Thursday, October 21, 2004

Back from California

Going to California on business was an interesting experience. I wasn't crazy about the timing of my flights, which were early Sunday morning and late Tuesday night/Wednesday morning. Still, I got to meet with some decent people over at JPL and throw some ideas around. I'm working now on something called Object Oriented Data Technology, or OODT. I thought that they had it developed enough that it actually did stuff; why else would they have a conference teaching people how to use it? Unfortunately, all it does is provide a framework within which one can develop programs. So it's going to take some time to get this thing working, but that means I get to program (and in Java, nonetheless) fairly regularly for a few months. Over lunch I was talking with a few of the lead project people, and it turns out the NSA is very interested in any solution to one specific data management problem within OODT. The NSA can't say what their problem is, so they're looking into problems other groups are solving to see if any are similar enough to help them out. It looks like this problem is, and I'll be working on a solution. Now normally I don't like helping parts of our government that spy on people or in general do bad things, but this same problem is showing up almost everywhere that large amounts of poorly structured data needs to be searchable. The cancer research at NIH is another group looking into this, and I figure if I wind up helping one group of people search through emails looking for terrorists (or political dissidents, activists, whoever-the-government-doesn't-like-today, etc.), while also helping scientists organize cancer research, I'm coming out even. Plus, if nobody has come up with a solution yet, and I do, it would be a decent subject for my thesis, if I ever go that route. So for now I work on presenting pictures of comets and meteors in a usefull and meaningfull way, and if I wind up solving a huge problem in information technology along the way so be it.

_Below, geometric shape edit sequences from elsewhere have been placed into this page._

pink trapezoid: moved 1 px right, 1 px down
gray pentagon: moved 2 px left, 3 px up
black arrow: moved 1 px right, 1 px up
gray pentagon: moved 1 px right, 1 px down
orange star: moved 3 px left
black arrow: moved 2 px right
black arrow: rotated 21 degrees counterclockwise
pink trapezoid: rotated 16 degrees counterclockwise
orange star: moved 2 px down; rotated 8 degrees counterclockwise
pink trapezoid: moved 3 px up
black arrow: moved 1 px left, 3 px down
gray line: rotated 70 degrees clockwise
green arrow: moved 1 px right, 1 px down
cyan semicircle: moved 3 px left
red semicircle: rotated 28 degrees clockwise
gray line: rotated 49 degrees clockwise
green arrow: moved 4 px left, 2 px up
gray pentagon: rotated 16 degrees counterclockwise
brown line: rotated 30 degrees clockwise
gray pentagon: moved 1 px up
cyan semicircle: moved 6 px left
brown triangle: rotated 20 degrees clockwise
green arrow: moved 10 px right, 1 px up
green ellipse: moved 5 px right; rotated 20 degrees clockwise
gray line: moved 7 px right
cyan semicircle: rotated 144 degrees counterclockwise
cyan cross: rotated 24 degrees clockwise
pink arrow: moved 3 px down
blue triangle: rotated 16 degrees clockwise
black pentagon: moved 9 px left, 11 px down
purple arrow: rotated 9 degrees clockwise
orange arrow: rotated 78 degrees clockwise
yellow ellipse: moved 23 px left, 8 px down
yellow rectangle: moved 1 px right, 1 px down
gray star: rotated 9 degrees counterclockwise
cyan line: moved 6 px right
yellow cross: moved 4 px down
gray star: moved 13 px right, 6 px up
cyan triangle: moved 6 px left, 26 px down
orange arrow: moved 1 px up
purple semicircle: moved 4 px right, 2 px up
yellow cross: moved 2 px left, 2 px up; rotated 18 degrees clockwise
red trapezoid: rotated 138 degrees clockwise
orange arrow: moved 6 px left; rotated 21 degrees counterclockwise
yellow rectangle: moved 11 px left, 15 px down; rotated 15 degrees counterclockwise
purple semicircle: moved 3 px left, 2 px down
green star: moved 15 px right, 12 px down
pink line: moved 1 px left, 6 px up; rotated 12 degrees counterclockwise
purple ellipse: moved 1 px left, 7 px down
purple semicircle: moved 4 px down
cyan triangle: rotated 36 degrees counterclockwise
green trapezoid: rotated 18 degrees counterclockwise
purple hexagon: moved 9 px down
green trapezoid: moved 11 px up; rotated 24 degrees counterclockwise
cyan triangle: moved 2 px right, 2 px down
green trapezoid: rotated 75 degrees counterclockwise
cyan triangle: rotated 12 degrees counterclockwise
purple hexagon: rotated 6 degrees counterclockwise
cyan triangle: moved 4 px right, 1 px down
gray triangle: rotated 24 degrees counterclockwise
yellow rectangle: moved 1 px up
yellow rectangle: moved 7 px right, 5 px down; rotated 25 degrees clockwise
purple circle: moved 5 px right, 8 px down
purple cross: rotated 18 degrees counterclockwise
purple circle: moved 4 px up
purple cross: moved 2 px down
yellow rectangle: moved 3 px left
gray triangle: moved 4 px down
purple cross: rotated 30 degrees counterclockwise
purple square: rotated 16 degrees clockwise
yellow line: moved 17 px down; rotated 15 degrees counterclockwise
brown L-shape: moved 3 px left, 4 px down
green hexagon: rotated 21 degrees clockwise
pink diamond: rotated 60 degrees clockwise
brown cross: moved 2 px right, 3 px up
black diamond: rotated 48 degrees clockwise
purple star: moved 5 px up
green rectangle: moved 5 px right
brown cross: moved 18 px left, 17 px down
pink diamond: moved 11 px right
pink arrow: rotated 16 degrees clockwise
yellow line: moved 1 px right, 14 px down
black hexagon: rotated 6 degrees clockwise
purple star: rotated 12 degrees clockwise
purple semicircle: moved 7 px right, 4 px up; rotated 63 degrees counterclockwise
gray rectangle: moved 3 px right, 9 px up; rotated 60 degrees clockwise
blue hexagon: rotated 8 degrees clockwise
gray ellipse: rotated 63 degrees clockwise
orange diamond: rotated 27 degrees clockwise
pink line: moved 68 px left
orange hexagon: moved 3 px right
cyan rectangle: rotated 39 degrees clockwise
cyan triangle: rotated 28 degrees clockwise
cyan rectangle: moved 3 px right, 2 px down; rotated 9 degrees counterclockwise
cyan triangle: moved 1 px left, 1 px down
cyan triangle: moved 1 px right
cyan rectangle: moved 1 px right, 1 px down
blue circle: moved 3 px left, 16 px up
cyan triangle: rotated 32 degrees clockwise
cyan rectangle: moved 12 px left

As for the rest of the trip, there isn't much to talk about. It rained most of the time I was there, so I didn't get to experience typical "California weather", but I was either working, sleeping, or trying to do homework (sleeping), the whole time anyway. My hotel wasn't anywhere of note. Pasadena has some nice parts I would imagine, but not where I was staying, so I just wound up wandering the streets on Sunday looking for something... anything... interesting. Never found it, but I did get to see a lot of palm trees.


One interesting thing happened while I was there. Monday morning I got to JPL early, because I thought the conference began at 7am (which is what the email said) and found out that the visitor center doesn't open until 7:30. It was 6:30 at this point, and I started worrying that I had missed some important detail, and wouldn't meet up with the people I needed to. Now JPL has fairly tight security (unless you're a deer, then you can just wander into the facility from the hills) so I couldn't get in to talk to anybody. I called Tim to see if I could get him to log into my computer at the astronomy department and read me an email that had the information. Here's where things got interesting. I know my password based on shape; I can type it if my hands are on a keyboard, but damned if I know what the actual keys are. I went up to the security desk to ask if I could look at the keyboard the guard had, so that I could figure out my password. This guy didn't want to have anything to do with it. Now I would understand not letting someone from the outside have access to a security guards computer, but how much sensitive information is printed on the keyboard? Either way, this guy was no help. Eventually I realized that I had a laptop with me, which solved that problem, and I found out that we were supposed to meet at 7:30, so I just sat around and waited until people showed up.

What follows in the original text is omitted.